**TASK GOAL**: In the entries below, find the string "Organize" and return each line holding it.

**DATA FOR THIS EXERCISE**:

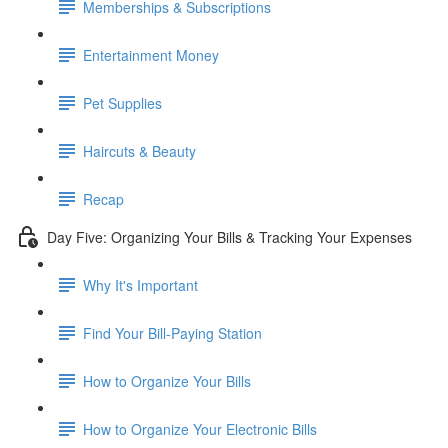
Memberships & Subscriptions
Entertainment Money
Pet Supplies
Haircuts & Beauty
Recap
Day Five: Organizing Your Bills & Tracking Your Expenses
Why It's Important
Find Your Bill-Paying Station
How to Organize Your Bills
How to Organize Your Electronic Bills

**REPLY**:
How to Organize Your Bills
How to Organize Your Electronic Bills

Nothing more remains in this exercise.